**EXERCISE**
State how many lines in the entries below include the string "Termeni", and give nothing beyond that number.
-- DATASET ENTRIES follows --
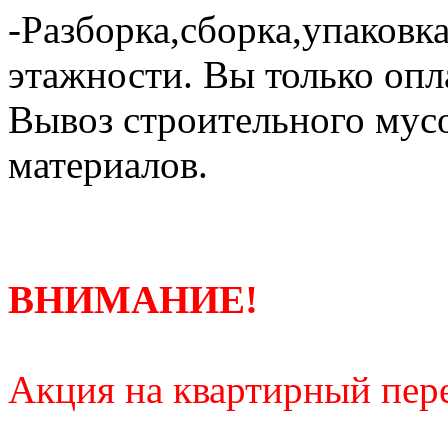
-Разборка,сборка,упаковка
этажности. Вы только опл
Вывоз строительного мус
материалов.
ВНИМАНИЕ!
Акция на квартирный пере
-- DATASET ENTRIES concluded --
-- DATASET ENTRIES follows --
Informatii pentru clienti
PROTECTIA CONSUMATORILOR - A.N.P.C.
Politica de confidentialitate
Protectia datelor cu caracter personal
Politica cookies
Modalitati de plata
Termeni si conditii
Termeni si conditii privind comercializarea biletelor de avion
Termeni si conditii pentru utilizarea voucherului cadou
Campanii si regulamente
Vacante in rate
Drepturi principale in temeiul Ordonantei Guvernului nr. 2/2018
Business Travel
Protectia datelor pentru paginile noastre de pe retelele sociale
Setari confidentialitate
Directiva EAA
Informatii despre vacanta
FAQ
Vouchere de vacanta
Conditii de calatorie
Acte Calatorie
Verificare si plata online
-- DATASET ENTRIES concluded --
-- DATASET ENTRIES follows --
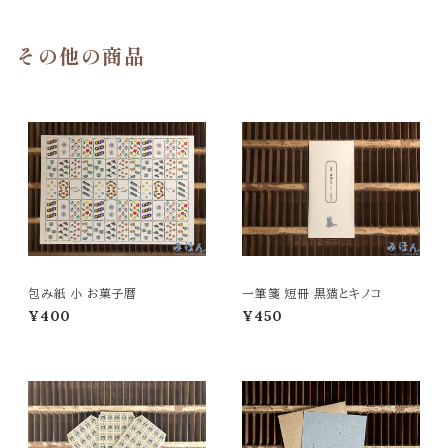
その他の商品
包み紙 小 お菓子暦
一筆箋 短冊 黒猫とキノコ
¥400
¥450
-- DATASET ENTRIES concluded --
**REPLY TO THE EXERCISE**
3